Compared to the o-katana designed for individuals around 63 to 67 inches (1.6 to 1.7 m) in height, the o-dachi or nodachi were larger versions of the earlier tachi with a stronger curve. They were nicknamed field swords due to their massive size. 

During the Edo Period (1603-1868), larger swords like the o-katana were forbidden and converted into shorter blades such as the wakizashi, tanto, or regular-sized katana.

The katana was a beloved and reliable sidearm for the samurai. Meanwhile, the o-katana was effective as a sidearm or primary weapon. Produced during the Muromachi Period, the larger o-katana was more popular. However, larger swords like the o-katana were converted into shorter katana during the Edo Period.

O-Katana vs Katana: Combat and Training Preference

O Katana
Using the o-katana in practice

The o-katana and katana were versatile two-handed swords. Being slightly larger and heavier, the o-katana offered more range and impact behind each strike. Thanks to their design, both were lethal against unarmored opponents as they excelled in slashing, thrusting, and slipping through gaps in armor. 

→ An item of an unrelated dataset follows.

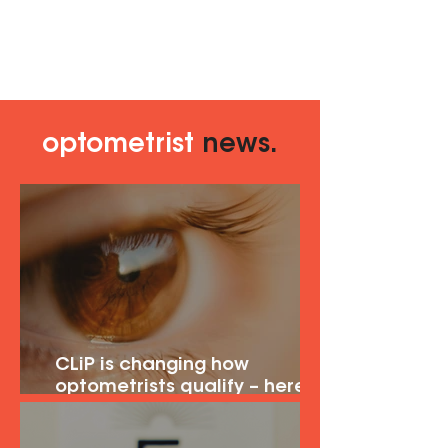
optometrist
news.
CLiP is changing how
optometrists qualify – here's
what it means for you.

The katana was the ideal sidearm to be used alongside the samurai’s primary weapon, which could be anything from a yari spear, naginata polearm, yumi bow, or firearm. 

Although the katana is a daito (long sword) and can be used similarly to the European longsword, it is fairly short as it was designed for a  5.4 feet (1.65 m) user, limiting its range. For this reason, martial arts practitioners with an average height of 5.7 to 5.9 feet (1.75 to 1.8 m) used an o-katana to reach their full potential.

O-Katana vs Katana (Duel Winner)
The katana and o-katana are some of the most effective blades in history, thanks to their design that capitalizes on speed, precision, and slashing ability. Since a greater reach has the advantage in a duel, the o-katana’s longer blade, without being significantly heavier, makes it more likely to be the victor in a battle between the two. 
Sources Cited
  1. Turnbull, S. (2021, June 24). Weapons of the Samurai. Bloomsbury Publishing.
  2. Cunningham, D. (2012, August 21). Samurai Weapons. Tuttle Publishing.
  3. Turnbull, S. R., & Boxall, M. (1997, January 1). Samurai Warfare. Arms & Armour.
  4. Turnbull, S. (2022, March 17). War in Japan. Bloomsbury Publishing.
  5. Yoshida, K. (2012, August 21). The Samurai Sword: Spirit * Strategy * Techniques.